Bien souvent, face aux désaccords, la fuite domine : « On est brouillé », « il ne me parle plus », « je ne peux pas travailler avec elle ». Les situations bloquées peuvent ainsi s’enraciner pendant des années, faisant fi de la souffrance de chacune des parties.
L’autre moyen d’affronter le conflit est de le transformer en combat : « Il faut voir avec mon avocat », « le juge me donnera raison ». Peu importe les conséquences, l’important est que l’autre perde.
Une troisième voie pointe le bout de son nez en France : La médiation, comme un Mode Alternatif de Règlement des Différends (MARD), est apparue pour la première fois en 1995 puis s’est progressivement imposée dans les textes en 2012, 2015, 2020.
Elle n’est pas encore devenue un réflexe pour nos concitoyens, contrairement à nos voisins, suisses ou québécois qui l’utilisent en première intention.

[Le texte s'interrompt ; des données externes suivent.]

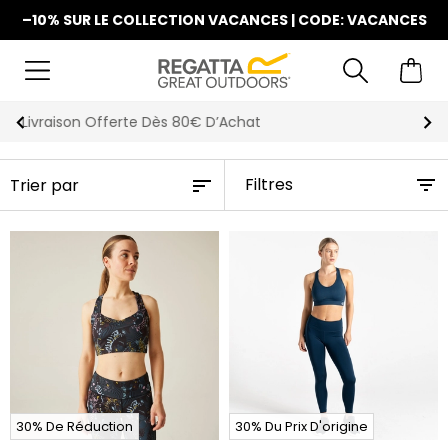
–10% SUR LE COLLECTION VACANCES | CODE: VACANCES
La Nouvelle Collection Est Disponible
Filtres
30% De Réduction
30% Du Prix D'origine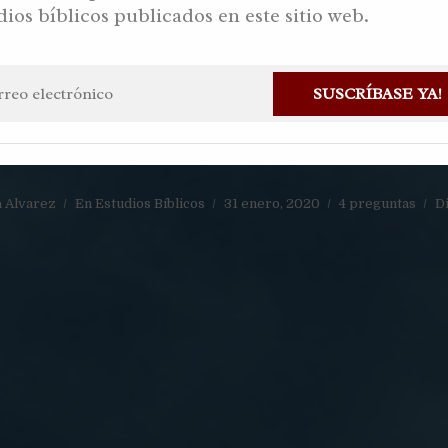
dios bíblicos publicados en este sitio web.
UNDA VENID
SUSCRÍBASE YA!
YESHUA
a Alvarez
En
Estudios Bíblicos
31 enero, 2020
4 preguntas
D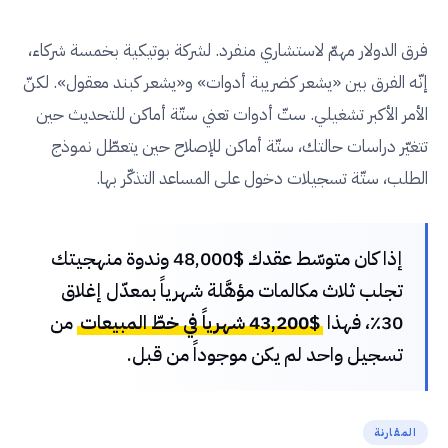
فرق الدولار مهمّ لاستشاري منفرد. لشركة بوتيكية بخمسة شركاء،
إنّه الفرق بين «يشعر كضريبة أدوات» و«يشعر كبند معقول». لكنّ
الأمر الأكبر تشغيلي. ستّ أدوات تعني ستّة أماكن للتحديث حين
تتغيّر دراسات حالتك، ستّة أماكن للإصلاح حين يتعطّل نموذج
الطلب، ستّة تسجيلات دخول على المساعد التذكّر بها.
إذا كان متوسّط عقدك $48,000 وندوة منهجيتك
تجلب ثلاث مكالمات مؤهَّلة شهرياً بمعدّل إغلاق
30٪، فهذا
$43,200 شهرياً في خطّ المبيعات
من
تسجيل واحد لم يكن موجوداً من قبل.
المقارنة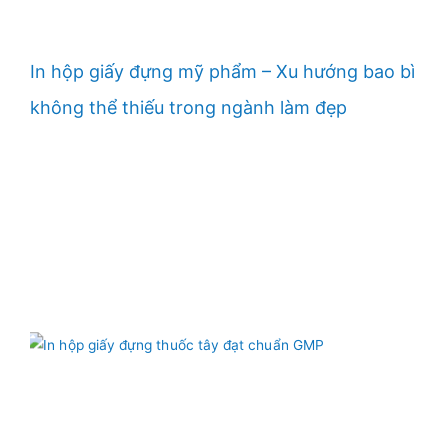
In hộp giấy đựng mỹ phẩm – Xu hướng bao bì
không thể thiếu trong ngành làm đẹp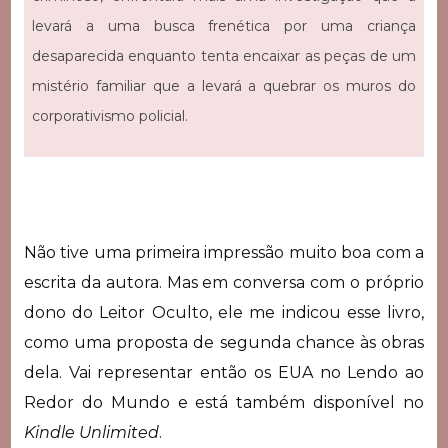
levará a uma busca frenética por uma criança
desaparecida enquanto tenta encaixar as peças de um
mistério familiar que a levará a quebrar os muros do
corporativismo policial.
Não tive uma primeira impressão muito boa com a
escrita da autora. Mas em conversa com o próprio
dono do Leitor Oculto, ele me indicou esse livro,
como uma proposta de segunda chance às obras
dela. Vai representar então os EUA no Lendo ao
Redor do Mundo e está também disponível no
Kindle Unlimited
.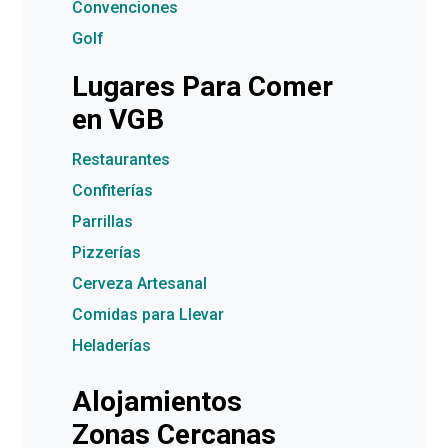
Convenciones
Golf
Lugares Para Comer
en VGB
Restaurantes
Confiterías
Parrillas
Pizzerías
Cerveza Artesanal
Comidas para Llevar
Heladerías
Alojamientos
Zonas Cercanas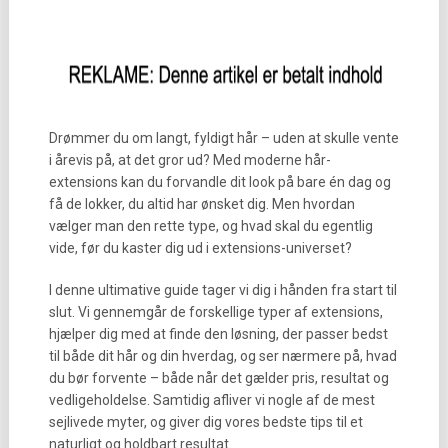
Drømmer du om langt, fyldigt hår – uden at skulle vente
i årevis på, at det gror ud? Med moderne hår-
extensions kan du forvandle dit look på bare én dag og
få de lokker, du altid har ønsket dig. Men hvordan
vælger man den rette type, og hvad skal du egentlig
vide, før du kaster dig ud i extensions-universet?
I denne ultimative guide tager vi dig i hånden fra start til
slut. Vi gennemgår de forskellige typer af extensions,
hjælper dig med at finde den løsning, der passer bedst
til både dit hår og din hverdag, og ser nærmere på, hvad
du bør forvente – både når det gælder pris, resultat og
vedligeholdelse. Samtidig afliver vi nogle af de mest
sejlivede myter, og giver dig vores bedste tips til et
naturligt og holdbart resultat.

Alors, en 2021, quelles sont les dix raisons susceptibles de vous faire choisir la médiation ?
1/ La confidentialité des échanges
C’est le fondement même de la médiation : Les parties en conflit et le médiateur font le choix de ne rien dévoiler de ce qui est dit en séances. C’est la confiance dans cette règle qui permet de se dire les choses en toute liberté.
Pour les entreprises, c’est une donnée primordiale pour des raisons commerciales bien compréhensibles. Alors qu’un jugement est public, une médiation permet de trouver des accords sans que les autres clients ou fournisseurs n’en soient informés.
2/ La sauvegarde du lien
Bien entendu, rien d’obligatoire à vouloir garder un lien avec l’autre partie. Lors d’une séparation, la médiation peut tout à fait acter une rupture sans autre finalité que celle-ci.
Lorsque des enfants sont présents, l’enjeu de maintenir le lien entre les parents s’avère une donnée essentielle pour la suite : Il est important de ne pas être totalement brouillé puisque les échanges autour des enfants (garde, scolarité, éducation, sport) vont continuer à exister par-delà la séparation.
Le fait de se dire les choses, d’entendre les besoins de chacun, d’imaginer ou inventer des solutions ensemble permet d’envisager le quotidien plus sereinement.
Pour les entreprises, il peut permettre de repartir sur des relations commerciales assainies ou un partenariat renforcé.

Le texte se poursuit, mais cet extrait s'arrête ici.